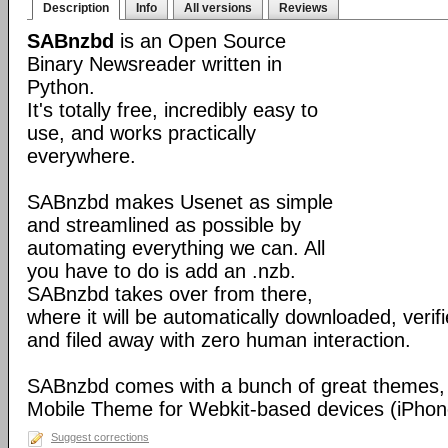
Description
Info
All versions
Reviews
SABnzbd
is an Open Source
Binary Newsreader written in
Python.
It's totally free, incredibly easy to
use, and works practically
everywhere.
SABnzbd makes Usenet as simple
and streamlined as possible by
automating everything we can. All
you have to do is add an .nzb.
SABnzbd takes over from there,
where it will be automatically downloaded, verif
and filed away with zero human interaction.
SABnzbd comes with a bunch of great themes, 
Mobile Theme for Webkit-based devices (iPhone
Suggest corrections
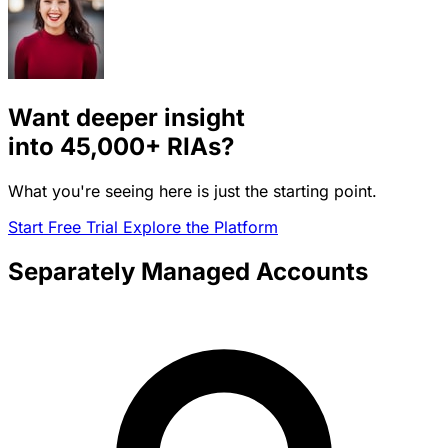
Want deeper insight
into
45,000+
RIAs?
What you're seeing here is just the starting point.
Start Free Trial
Explore the Platform
Separately Managed Accounts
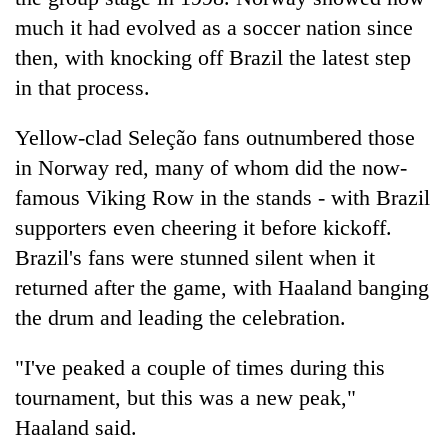
much it had evolved as a soccer nation since
then, with knocking off Brazil the latest step
in that process.
Yellow-clad Seleção fans outnumbered those
in Norway red, many of whom did the now-
famous Viking Row in the stands - with Brazil
supporters even cheering it before kickoff.
Brazil's fans were stunned silent when it
returned after the game, with Haaland banging
the drum and leading the celebration.
"I've peaked a couple of times during this
tournament, but this was a new peak,"
Haaland said.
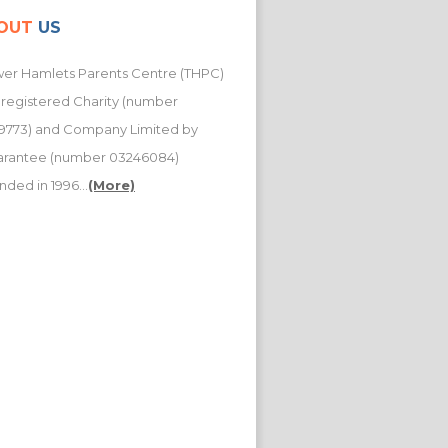
OUT
US
er Hamlets Parents Centre (THPC)
a registered Charity (number
9773) and Company Limited by
arantee (number 03246084)
nded in 1996...
(More)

************

* **WHAT YOU SHOULD DO**
Starting from the line holding "a registered Charity (number", restate the remaining lines of the data word for word, including the last.

* **OUTPUT**
a registered Charity (number
9773) and Company Limited by
arantee (number 03246084)
nded in 1996...
(More)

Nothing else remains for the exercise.